His teenage years nearly broke me. On my personal blog (msg me if you want the link) I talk about it in depth... The stress, anxiety and panic just grew from there, but I was blind to it. It was head down and just get the fuck on with shit.
2020 saw me in bed for month, a breakdown came hit me like a tonne of bricks... unable to do much more than drag myself to the bathroom and stomach a few sips of water... I couldn't see a future for myself. I didn't want to do it. The prospect literally scared the living daylights out of me I had to find the strength to pick up the pieces and figure out how to get through this.
With the help of a wonderful therapist (introduced me to the concept of 10 breaths), my GP, an understanding boss and medication, I began to pick up the pieces.
10 Breaths SAVED MY LIFE. The simple practice of seeing my bracelet, holding those ten stones and just stopping to breathe... SAVED ME!
I kept a journal and every single day I wrote down just 5 things I was grateful for. Do you know, that for around a week I left blank spaces in the gratitude section... THAT is how bad I was. I could not think of a SINGLE thing I was grateful for. It breaks my heart now because OH MY GOD, I have SO MUCH. SO SO SO much to be grateful for... and THAT is what keeps me going today.
I look back often at my journal. Today I opened it to this time last year. My entry reads "fuck, fuck, FUCK! I am sick to my stomach. Bear was almost killed today. I can’t do this. I CANT DO THIS! I feel lost... what am I going to do!!!! I am having a panic attack, and I am so scared I am going to break down again”.
What did I do?
I am gentle with myself this time. Previously I would have been OUT THERE the next day running with Bear, shit scared but thinking "fuck it, just do it", running... filling my body adrenaline to the point where it was complete overload... taking days filled with fear, unable to sleep, in complete overdrive with a million things filling the spaces in my day etc...
NO... this time I stopped. I am determined to heal holistically.
We now walk. We stop, we look at flowers, we hug trees (well, he pees on them, I marvel at them). We don’t put ourselves in a situation where I am anxious before I have even gone there.
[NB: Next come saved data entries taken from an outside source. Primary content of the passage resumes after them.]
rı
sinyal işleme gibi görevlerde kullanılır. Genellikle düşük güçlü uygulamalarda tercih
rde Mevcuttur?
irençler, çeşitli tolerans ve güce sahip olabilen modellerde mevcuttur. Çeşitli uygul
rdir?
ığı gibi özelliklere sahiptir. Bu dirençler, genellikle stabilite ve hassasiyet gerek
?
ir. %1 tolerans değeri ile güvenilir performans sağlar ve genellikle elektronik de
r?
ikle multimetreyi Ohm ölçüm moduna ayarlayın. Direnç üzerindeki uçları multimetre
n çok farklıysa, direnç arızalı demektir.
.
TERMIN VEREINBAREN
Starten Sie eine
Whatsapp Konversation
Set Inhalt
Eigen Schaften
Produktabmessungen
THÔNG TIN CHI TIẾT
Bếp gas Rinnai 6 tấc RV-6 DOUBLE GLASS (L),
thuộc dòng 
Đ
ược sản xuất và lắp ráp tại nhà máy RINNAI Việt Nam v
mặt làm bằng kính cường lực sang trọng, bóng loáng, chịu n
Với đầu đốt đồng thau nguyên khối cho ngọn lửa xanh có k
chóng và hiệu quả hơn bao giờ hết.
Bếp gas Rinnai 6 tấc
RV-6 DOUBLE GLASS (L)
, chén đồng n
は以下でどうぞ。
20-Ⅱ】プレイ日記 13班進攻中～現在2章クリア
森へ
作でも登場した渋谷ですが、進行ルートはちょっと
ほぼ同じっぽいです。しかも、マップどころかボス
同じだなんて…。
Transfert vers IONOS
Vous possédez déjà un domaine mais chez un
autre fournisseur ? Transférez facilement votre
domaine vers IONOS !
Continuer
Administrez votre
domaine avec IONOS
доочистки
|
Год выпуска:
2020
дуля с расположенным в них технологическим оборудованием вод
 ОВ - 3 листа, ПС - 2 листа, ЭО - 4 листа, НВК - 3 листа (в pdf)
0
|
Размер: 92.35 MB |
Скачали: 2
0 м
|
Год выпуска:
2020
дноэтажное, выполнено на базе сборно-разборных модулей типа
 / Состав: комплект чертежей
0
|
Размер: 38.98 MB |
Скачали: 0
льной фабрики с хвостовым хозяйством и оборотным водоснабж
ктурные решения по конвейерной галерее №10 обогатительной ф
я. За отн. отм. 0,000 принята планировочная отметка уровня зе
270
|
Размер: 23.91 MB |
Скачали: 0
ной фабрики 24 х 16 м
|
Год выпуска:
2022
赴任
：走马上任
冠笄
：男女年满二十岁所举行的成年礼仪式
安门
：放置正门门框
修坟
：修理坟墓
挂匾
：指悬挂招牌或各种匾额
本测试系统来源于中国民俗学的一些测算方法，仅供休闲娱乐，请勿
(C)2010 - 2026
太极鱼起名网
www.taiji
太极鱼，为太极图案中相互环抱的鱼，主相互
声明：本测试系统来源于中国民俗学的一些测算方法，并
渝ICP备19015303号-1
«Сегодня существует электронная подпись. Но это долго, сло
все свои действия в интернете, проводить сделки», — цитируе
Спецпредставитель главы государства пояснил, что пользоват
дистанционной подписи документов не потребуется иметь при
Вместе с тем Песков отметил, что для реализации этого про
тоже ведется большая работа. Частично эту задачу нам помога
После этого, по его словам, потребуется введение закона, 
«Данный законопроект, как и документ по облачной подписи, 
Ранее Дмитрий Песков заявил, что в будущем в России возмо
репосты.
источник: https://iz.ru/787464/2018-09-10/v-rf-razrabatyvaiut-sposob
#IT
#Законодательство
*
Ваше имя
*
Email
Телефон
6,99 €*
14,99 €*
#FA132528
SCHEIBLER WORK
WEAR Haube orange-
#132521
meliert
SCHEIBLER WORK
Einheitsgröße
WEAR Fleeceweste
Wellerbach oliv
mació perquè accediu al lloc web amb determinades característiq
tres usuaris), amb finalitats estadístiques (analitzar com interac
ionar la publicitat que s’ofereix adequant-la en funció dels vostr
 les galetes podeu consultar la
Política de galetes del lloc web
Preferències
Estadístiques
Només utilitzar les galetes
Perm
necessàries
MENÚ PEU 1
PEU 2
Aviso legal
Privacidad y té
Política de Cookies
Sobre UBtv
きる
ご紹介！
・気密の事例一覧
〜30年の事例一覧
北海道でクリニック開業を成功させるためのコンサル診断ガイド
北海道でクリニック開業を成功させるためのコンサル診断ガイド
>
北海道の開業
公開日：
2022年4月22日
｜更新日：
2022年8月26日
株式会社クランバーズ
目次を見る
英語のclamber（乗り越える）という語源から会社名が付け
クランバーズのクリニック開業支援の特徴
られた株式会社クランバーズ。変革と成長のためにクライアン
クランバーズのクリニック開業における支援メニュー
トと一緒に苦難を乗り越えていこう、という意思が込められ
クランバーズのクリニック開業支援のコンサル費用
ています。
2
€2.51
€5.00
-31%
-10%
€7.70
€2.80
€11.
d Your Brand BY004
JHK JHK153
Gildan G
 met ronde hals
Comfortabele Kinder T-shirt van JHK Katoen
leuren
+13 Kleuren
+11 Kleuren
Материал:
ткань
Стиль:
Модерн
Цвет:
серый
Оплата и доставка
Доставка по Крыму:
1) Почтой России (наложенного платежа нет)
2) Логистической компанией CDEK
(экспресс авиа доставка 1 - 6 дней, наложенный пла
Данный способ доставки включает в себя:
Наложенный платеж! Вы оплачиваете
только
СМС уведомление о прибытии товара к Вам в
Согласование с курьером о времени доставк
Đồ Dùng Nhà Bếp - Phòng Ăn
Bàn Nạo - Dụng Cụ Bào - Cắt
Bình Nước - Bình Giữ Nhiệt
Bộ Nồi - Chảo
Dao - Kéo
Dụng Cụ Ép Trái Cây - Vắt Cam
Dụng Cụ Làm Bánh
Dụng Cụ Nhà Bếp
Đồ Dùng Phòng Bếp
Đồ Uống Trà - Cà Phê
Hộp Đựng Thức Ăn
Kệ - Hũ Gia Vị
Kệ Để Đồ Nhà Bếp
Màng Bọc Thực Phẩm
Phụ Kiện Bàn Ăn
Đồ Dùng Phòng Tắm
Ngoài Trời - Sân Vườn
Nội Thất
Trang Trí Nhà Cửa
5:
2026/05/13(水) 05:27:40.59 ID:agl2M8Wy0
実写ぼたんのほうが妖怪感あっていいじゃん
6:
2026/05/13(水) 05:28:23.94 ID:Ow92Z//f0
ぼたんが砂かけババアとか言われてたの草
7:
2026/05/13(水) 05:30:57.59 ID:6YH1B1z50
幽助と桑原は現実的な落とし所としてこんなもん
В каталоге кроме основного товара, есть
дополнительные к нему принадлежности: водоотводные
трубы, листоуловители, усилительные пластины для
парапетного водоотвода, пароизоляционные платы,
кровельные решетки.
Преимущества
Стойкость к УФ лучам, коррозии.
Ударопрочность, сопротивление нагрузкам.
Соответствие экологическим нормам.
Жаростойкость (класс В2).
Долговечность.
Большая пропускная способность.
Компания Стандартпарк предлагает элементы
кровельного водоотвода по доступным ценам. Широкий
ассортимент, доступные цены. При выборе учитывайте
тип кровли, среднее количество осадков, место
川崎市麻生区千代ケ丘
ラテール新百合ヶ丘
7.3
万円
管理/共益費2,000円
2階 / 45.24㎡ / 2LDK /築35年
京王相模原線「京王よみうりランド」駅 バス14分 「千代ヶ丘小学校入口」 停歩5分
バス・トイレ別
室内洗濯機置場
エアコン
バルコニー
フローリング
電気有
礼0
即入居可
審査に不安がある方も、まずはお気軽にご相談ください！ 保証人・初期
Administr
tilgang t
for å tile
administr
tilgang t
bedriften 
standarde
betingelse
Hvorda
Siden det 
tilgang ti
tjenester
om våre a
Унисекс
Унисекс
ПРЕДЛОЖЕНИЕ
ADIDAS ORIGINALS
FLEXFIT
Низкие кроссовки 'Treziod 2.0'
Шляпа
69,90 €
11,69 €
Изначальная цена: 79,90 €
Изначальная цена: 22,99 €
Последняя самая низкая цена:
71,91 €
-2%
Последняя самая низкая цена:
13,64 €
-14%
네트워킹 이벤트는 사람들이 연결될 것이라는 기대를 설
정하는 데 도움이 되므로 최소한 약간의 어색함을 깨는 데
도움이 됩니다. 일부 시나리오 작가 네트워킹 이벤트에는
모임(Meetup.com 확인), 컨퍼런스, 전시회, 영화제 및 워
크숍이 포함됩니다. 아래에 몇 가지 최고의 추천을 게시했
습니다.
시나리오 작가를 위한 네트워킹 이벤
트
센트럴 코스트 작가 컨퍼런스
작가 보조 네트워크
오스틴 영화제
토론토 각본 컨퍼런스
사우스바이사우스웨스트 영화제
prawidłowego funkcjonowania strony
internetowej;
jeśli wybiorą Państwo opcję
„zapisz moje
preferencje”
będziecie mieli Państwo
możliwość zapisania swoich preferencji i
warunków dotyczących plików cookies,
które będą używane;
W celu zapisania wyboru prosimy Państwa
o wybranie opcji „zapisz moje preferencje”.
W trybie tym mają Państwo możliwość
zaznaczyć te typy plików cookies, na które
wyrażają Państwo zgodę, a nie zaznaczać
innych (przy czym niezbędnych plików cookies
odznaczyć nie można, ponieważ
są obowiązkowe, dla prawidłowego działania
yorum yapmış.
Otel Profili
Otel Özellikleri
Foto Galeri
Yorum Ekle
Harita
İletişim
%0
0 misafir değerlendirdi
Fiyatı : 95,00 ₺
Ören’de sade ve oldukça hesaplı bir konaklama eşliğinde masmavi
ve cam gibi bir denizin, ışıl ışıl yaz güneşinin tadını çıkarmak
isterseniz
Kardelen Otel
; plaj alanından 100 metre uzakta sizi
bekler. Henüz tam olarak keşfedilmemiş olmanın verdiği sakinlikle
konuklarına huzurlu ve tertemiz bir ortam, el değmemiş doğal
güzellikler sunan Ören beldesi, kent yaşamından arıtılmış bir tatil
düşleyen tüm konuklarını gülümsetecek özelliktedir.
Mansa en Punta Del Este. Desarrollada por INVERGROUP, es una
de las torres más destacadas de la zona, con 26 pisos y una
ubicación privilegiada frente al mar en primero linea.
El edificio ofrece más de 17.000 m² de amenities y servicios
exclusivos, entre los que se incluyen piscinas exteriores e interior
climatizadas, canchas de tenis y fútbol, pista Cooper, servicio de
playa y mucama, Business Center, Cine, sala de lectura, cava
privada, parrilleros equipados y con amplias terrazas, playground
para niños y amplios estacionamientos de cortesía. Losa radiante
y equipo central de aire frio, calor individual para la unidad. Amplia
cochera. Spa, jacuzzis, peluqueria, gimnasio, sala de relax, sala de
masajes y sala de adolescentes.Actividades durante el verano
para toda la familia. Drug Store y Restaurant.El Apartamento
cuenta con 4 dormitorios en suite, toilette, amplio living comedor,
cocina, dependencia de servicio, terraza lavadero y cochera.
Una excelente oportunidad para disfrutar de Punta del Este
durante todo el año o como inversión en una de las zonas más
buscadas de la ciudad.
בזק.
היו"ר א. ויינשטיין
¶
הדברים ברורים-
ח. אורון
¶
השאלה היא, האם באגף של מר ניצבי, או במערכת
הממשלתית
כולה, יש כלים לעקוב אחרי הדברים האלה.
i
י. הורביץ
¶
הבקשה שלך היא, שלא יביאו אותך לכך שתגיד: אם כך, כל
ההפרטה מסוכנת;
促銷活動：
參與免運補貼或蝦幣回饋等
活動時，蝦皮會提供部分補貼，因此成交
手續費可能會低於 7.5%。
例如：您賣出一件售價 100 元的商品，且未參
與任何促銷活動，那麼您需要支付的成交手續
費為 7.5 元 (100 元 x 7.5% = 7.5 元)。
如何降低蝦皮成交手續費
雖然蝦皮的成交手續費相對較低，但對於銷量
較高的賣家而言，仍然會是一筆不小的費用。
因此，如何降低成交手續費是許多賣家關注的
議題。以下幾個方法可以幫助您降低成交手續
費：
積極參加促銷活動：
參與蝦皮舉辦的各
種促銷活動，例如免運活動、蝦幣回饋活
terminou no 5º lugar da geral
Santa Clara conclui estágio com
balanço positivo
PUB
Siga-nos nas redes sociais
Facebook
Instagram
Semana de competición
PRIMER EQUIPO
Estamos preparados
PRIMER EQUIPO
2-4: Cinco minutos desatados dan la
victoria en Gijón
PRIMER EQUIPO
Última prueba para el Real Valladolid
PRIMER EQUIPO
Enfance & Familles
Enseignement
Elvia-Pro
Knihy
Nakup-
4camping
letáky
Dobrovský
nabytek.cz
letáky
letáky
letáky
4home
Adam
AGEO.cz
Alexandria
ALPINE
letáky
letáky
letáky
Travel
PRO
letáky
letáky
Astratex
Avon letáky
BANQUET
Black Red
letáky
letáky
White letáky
Like going to the woods alone, something a year ago I was completely confident doing... now... I am not... so we don’t do it.
I have no idea if it's the right thing to do... but I am SO over listening to people tell me TO JUST FUCKING DO IT, it will be OK!!!! No... I am NOT OK doing it. I will do when I am ready.
Starting BREATHE has helped me beyond measure to take a step back. It’s my 'meditation' time if you like... I LOVE to just sit and make bracelets, pack parcels, chat to my customers, whom a lot have become 'friends'. It is my down time.
I go out with Bear every single day, but we do the local park, pavements around home, National Trust properties or big homesteads where dogs need to be on lead, and we just take out time and enjoy!
This last two months I have BEEN TO LONDON again (it wasn't plain sailing, but I did it... MY WAY)... something I have been too afraid to do since lockdown.
I feel like I am healing. Being patient with myself and being good to myself, learning to say NO (in progress), doing things on MY TERMS and taking two or three little moments a day to work through my 10 breaths is what is filling my days with CLARITY and CALM!
If you got this far... you need a MEDAL!!! WELL done!!!
I thought I just share it with you because, walking with Bear today, seeing my phone 'memory' and realising how far I have come since this day, a year ago, has made me truly proud of myself.
Anxiety robs us of simple pleasures. I often wonder what it must be like to not be an anxious person... Sometimes I can just about feel it and I am working on that... one day at a time.